Hazel Sanders

Personal information
- Full name: Hazel Mary Sanders
- Born: 16 July 1926 Mitcham, Surrey, England
- Died: 29 December 1995 (aged 69) Shepway, Kent, England
- Batting: Right-handed
- Bowling: Right-arm slow
- Role: Batter

International information
- National side: England (1949–1958);
- Test debut (cap 27): 15 January 1949 v Australia
- Last Test: 21 February 1958 v Australia

Domestic team information
- 1949–1959: Surrey

Career statistics
| Competition | WTest | WFC |
| Matches | 12 | 48 |
| Runs scored | 318 | 1,069 |
| Batting average | 15.14 | 18.43 |
| 100s/50s | 0/2 | 0/4 |
| Top score | 54 | 54 |
| Balls bowled | 30 | 428 |
| Wickets | 0 | 15 |
| Bowling average | – | 14.13 |
| 5 wickets in innings | – | 1 |
| 10 wickets in match | – | 0 |
| Best bowling | – | 5/15 |
| Catches/stumpings | 15/– | 33/– |
- Source: CricketArchive, 10 March 2021

= Hazel Sanders =

English cricketer

Hazel Mary Sanders (16 July 1926 – 29 December 1995) was an English cricketer who played as a right-handed batter. She appeared in 12 Test matches for England between 1949 and 1958. She played domestic cricket for Surrey for 11 years.

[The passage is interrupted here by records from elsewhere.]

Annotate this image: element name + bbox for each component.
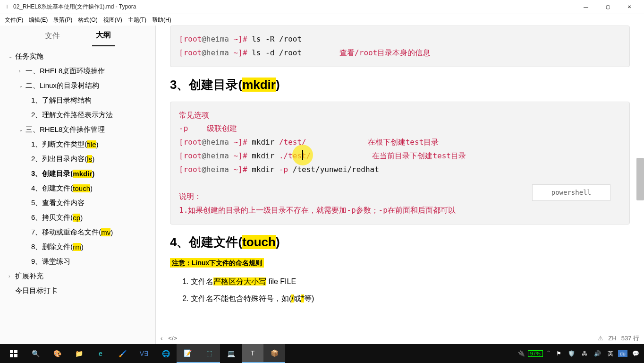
chevron-right-icon: › <box>19 69 25 74</box>
chevron-right-icon: › <box>8 274 15 279</box>
status-bar: ‹ </> ⚠ ZH 537 行 <box>156 332 644 344</box>
outline-item[interactable]: 5、查看文件内容 <box>0 196 155 210</box>
outline-item[interactable]: 2、理解文件路径表示方法 <box>0 108 155 122</box>
menu-format[interactable]: 格式(O) <box>75 15 100 25</box>
maximize-button[interactable]: ▢ <box>597 0 619 14</box>
code-block-ls[interactable]: [root@heima ~]# ls -R /root [root@heima … <box>170 26 630 67</box>
outline-item[interactable]: 4、创建文件(touch) <box>0 181 155 196</box>
tray-chevron-icon[interactable]: ˆ <box>546 350 551 357</box>
taskbar-chrome[interactable]: 🌐 <box>155 344 177 363</box>
code-language-selector[interactable]: powershell <box>532 184 610 201</box>
taskbar-app[interactable]: 📁 <box>68 344 90 363</box>
app-icon: T <box>4 4 10 10</box>
scrollbar-thumb[interactable] <box>636 158 644 200</box>
tray-notifications-icon[interactable]: 💬 <box>630 350 641 357</box>
window-controls: — ▢ ✕ <box>575 0 640 14</box>
outline-item-active[interactable]: 3、创建目录(mkdir) <box>0 166 155 181</box>
search-icon[interactable]: 🔍 <box>25 344 46 363</box>
taskbar-edge[interactable]: e <box>90 344 111 363</box>
system-tray[interactable]: 🔌 97% ˆ ⚑ 🛡️ 🖧 🔊 英 du 💬 <box>518 350 641 358</box>
workspace: 文件 大纲 ⌄任务实施 ›一、RHEL8桌面环境操作 ⌄二、Linux的目录树结… <box>0 26 644 344</box>
spell-lang[interactable]: ZH <box>608 335 616 342</box>
battery-indicator[interactable]: 97% <box>528 350 543 357</box>
outline-item[interactable]: 9、课堂练习 <box>0 254 155 269</box>
tray-ime-lang[interactable]: 英 <box>606 350 615 358</box>
tab-file[interactable]: 文件 <box>41 26 64 46</box>
chevron-down-icon: ⌄ <box>19 127 25 132</box>
tray-icon: 🛡️ <box>566 350 577 357</box>
taskbar[interactable]: 🔍 🎨 📁 e 🖌️ V∃ 🌐 📝 ⬚ 💻 T 📦 🔌 97% ˆ ⚑ 🛡️ 🖧… <box>0 344 644 363</box>
start-button[interactable] <box>3 344 25 363</box>
taskbar-app[interactable]: 📝 <box>177 344 198 363</box>
title-bar: T 02_RHEL8系统基本使用(文件操作1).md - Typora — ▢ … <box>0 0 644 14</box>
menu-help[interactable]: 帮助(H) <box>149 15 174 25</box>
outline-item[interactable]: 2、列出目录内容(ls) <box>0 152 155 166</box>
menu-view[interactable]: 视图(V) <box>101 15 125 25</box>
taskbar-vm[interactable]: 📦 <box>263 344 285 363</box>
code-block-mkdir[interactable]: 常见选项 -p级联创建 [root@heima ~]# mkdir /test/… <box>170 102 630 225</box>
power-icon[interactable]: 🔌 <box>518 350 525 357</box>
chevron-down-icon: ⌄ <box>19 83 25 88</box>
svg-rect-1 <box>14 350 17 353</box>
editor-area[interactable]: [root@heima ~]# ls -R /root [root@heima … <box>156 26 644 344</box>
tray-ime-brand[interactable]: du <box>618 350 627 357</box>
svg-rect-0 <box>10 350 13 353</box>
taskbar-app[interactable]: ⬚ <box>198 344 220 363</box>
tray-icon: ⚑ <box>554 350 563 357</box>
sidebar-tabs: 文件 大纲 <box>0 26 155 46</box>
taskbar-visio[interactable]: V∃ <box>133 344 155 363</box>
source-code-icon[interactable]: </> <box>168 335 177 342</box>
taskbar-app[interactable]: 🎨 <box>46 344 68 363</box>
minimize-button[interactable]: — <box>575 0 597 14</box>
warning-icon[interactable]: ⚠ <box>598 335 603 342</box>
menu-file[interactable]: 文件(F) <box>2 15 26 25</box>
svg-rect-3 <box>14 354 17 357</box>
sidebar: 文件 大纲 ⌄任务实施 ›一、RHEL8桌面环境操作 ⌄二、Linux的目录树结… <box>0 26 156 344</box>
list-item[interactable]: 文件名严格区分大小写 file FILE <box>191 274 630 289</box>
outline-item[interactable]: 1、了解目录树结构 <box>0 93 155 108</box>
line-count[interactable]: 537 行 <box>621 334 639 343</box>
menu-edit[interactable]: 编辑(E) <box>26 15 51 25</box>
tray-network-icon[interactable]: 🖧 <box>580 350 589 357</box>
taskbar-app[interactable]: 💻 <box>220 344 242 363</box>
outline-tree[interactable]: ⌄任务实施 ›一、RHEL8桌面环境操作 ⌄二、Linux的目录树结构 1、了解… <box>0 46 155 344</box>
outline-item[interactable]: ⌄任务实施 <box>0 49 155 64</box>
outline-item[interactable]: ›扩展补充 <box>0 269 155 284</box>
outline-item[interactable]: ›一、RHEL8桌面环境操作 <box>0 64 155 78</box>
tray-volume-icon[interactable]: 🔊 <box>592 350 603 357</box>
menu-paragraph[interactable]: 段落(P) <box>51 15 75 25</box>
outline-item[interactable]: 8、删除文件(rm) <box>0 240 155 254</box>
taskbar-app[interactable]: 🖌️ <box>111 344 133 363</box>
outline-item[interactable]: 今日目标打卡 <box>0 284 155 298</box>
heading-touch[interactable]: 4、创建文件(touch) <box>170 234 630 251</box>
outline-item[interactable]: ⌄三、RHEL8文件操作管理 <box>0 122 155 137</box>
editor-content[interactable]: [root@heima ~]# ls -R /root [root@heima … <box>156 26 644 344</box>
outline-item[interactable]: 7、移动或重命名文件(mv) <box>0 225 155 240</box>
tab-outline[interactable]: 大纲 <box>92 26 115 46</box>
svg-rect-2 <box>10 354 13 357</box>
chevron-down-icon: ⌄ <box>8 54 15 59</box>
taskbar-typora[interactable]: T <box>242 344 263 363</box>
back-icon[interactable]: ‹ <box>161 335 162 342</box>
rules-list[interactable]: 文件名严格区分大小写 file FILE 文件名不能包含特殊符号，如(/或*等) <box>191 274 630 306</box>
notice-line[interactable]: 注意：Linux下文件的命名规则 <box>170 259 630 268</box>
outline-item[interactable]: 6、拷贝文件(cp) <box>0 210 155 225</box>
heading-mkdir[interactable]: 3、创建目录(mkdir) <box>170 77 630 93</box>
outline-item[interactable]: 1、判断文件类型(file) <box>0 137 155 152</box>
window-title: 02_RHEL8系统基本使用(文件操作1).md - Typora <box>13 3 575 11</box>
list-item[interactable]: 文件名不能包含特殊符号，如(/或*等) <box>191 291 630 306</box>
menu-theme[interactable]: 主题(T) <box>125 15 149 25</box>
menu-bar: 文件(F) 编辑(E) 段落(P) 格式(O) 视图(V) 主题(T) 帮助(H… <box>0 14 644 26</box>
outline-item[interactable]: ⌄二、Linux的目录树结构 <box>0 78 155 93</box>
close-button[interactable]: ✕ <box>619 0 640 14</box>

Sanders made her debut during England's first post-war tour of Australia and New Zealand in early 1949, reaching 54, her highest Test score, in a victory over New Zealand at Auckland. She scored another half-century, against Australia, at Scarborough in 1951.

Off the field, Sanders was a biochemist, who worked on lipids at the Courtauld Institute of Biochemistry at Middlesex Hospital. She published scientific papers on Lipids and Lipid Metabolism, describing a modification of an existing scientific process using column chromatography to separate and identify lipids from human brain cell matter, allowing phosphatidylserine to be isolated more simply and quickly.